**TASK TO COMPLETE**
Each entry has to be reproduced in full, exactly as given.

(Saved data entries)
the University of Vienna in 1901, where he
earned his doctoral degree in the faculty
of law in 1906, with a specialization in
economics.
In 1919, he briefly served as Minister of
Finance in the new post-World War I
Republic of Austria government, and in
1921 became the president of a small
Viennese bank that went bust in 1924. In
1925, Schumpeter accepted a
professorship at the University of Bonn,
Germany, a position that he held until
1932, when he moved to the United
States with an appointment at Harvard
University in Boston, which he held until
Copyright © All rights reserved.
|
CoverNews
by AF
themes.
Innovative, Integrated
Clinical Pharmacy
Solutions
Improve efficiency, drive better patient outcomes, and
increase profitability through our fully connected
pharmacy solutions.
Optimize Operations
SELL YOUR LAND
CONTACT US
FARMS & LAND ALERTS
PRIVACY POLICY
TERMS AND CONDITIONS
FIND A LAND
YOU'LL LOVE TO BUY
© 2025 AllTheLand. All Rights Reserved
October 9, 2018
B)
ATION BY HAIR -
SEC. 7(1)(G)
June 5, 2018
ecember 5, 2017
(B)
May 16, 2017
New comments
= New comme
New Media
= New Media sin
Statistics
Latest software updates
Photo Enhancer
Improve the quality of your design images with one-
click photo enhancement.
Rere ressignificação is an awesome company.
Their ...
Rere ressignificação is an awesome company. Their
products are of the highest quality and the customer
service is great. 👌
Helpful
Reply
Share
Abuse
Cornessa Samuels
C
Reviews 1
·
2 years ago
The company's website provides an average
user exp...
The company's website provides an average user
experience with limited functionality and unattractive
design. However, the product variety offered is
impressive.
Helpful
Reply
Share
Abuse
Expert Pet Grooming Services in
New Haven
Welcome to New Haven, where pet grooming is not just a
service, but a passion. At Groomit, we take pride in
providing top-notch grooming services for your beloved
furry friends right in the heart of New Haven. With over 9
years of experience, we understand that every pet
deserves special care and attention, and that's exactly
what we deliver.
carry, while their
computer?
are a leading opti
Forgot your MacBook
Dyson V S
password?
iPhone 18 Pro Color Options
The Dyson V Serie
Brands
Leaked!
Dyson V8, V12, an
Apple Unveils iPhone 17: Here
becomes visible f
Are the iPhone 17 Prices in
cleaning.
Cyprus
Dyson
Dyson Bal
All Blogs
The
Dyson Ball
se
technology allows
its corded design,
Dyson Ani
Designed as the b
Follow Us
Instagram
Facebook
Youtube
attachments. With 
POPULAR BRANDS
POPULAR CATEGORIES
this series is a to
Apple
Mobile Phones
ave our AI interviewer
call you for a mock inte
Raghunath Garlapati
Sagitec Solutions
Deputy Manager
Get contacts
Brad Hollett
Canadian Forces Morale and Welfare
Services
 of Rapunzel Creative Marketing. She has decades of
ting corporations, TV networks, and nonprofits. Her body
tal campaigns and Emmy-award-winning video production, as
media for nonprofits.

**OUTPUT FOR THIS EXERCISE**
the University of Vienna in 1901, where he
earned his doctoral degree in the faculty
of law in 1906, with a specialization in
economics.
In 1919, he briefly served as Minister of
Finance in the new post-World War I
Republic of Austria government, and in
1921 became the president of a small
Viennese bank that went bust in 1924. In
1925, Schumpeter accepted a
professorship at the University of Bonn,
Germany, a position that he held until
1932, when he moved to the United
States with an appointment at Harvard
University in Boston, which he held until
Copyright © All rights reserved.
|
CoverNews
by AF
themes.
Innovative, Integrated
Clinical Pharmacy
Solutions
Improve efficiency, drive better patient outcomes, and
increase profitability through our fully connected
pharmacy solutions.
Optimize Operations
SELL YOUR LAND
CONTACT US
FARMS & LAND ALERTS
PRIVACY POLICY
TERMS AND CONDITIONS
FIND A LAND
YOU'LL LOVE TO BUY
© 2025 AllTheLand. All Rights Reserved
October 9, 2018
B)
ATION BY HAIR -
SEC. 7(1)(G)
June 5, 2018
ecember 5, 2017
(B)
May 16, 2017
New comments
= New comme
New Media
= New Media sin
Statistics
Latest software updates
Photo Enhancer
Improve the quality of your design images with one-
click photo enhancement.
Rere ressignificação is an awesome company.
Their ...
Rere ressignificação is an awesome company. Their
products are of the highest quality and the customer
service is great. 👌
Helpful
Reply
Share
Abuse
Cornessa Samuels
C
Reviews 1
·
2 years ago
The company's website provides an average
user exp...
The company's website provides an average user
experience with limited functionality and unattractive
design. However, the product variety offered is
impressive.
Helpful
Reply
Share
Abuse
Expert Pet Grooming Services in
New Haven
Welcome to New Haven, where pet grooming is not just a
service, but a passion. At Groomit, we take pride in
providing top-notch grooming services for your beloved
furry friends right in the heart of New Haven. With over 9
years of experience, we understand that every pet
deserves special care and attention, and that's exactly
what we deliver.
carry, while their
computer?
are a leading opti
Forgot your MacBook
Dyson V S
password?
iPhone 18 Pro Color Options
The Dyson V Serie
Brands
Leaked!
Dyson V8, V12, an
Apple Unveils iPhone 17: Here
becomes visible f
Are the iPhone 17 Prices in
cleaning.
Cyprus
Dyson
Dyson Bal
All Blogs
The
Dyson Ball
se
technology allows
its corded design,
Dyson Ani
Designed as the b
Follow Us
Instagram
Facebook
Youtube
attachments. With 
POPULAR BRANDS
POPULAR CATEGORIES
this series is a to
Apple
Mobile Phones
ave our AI interviewer
call you for a mock inte
Raghunath Garlapati
Sagitec Solutions
Deputy Manager
Get contacts
Brad Hollett
Canadian Forces Morale and Welfare
Services
 of Rapunzel Creative Marketing. She has decades of
ting corporations, TV networks, and nonprofits. Her body
tal campaigns and Emmy-award-winning video production, as
media for nonprofits.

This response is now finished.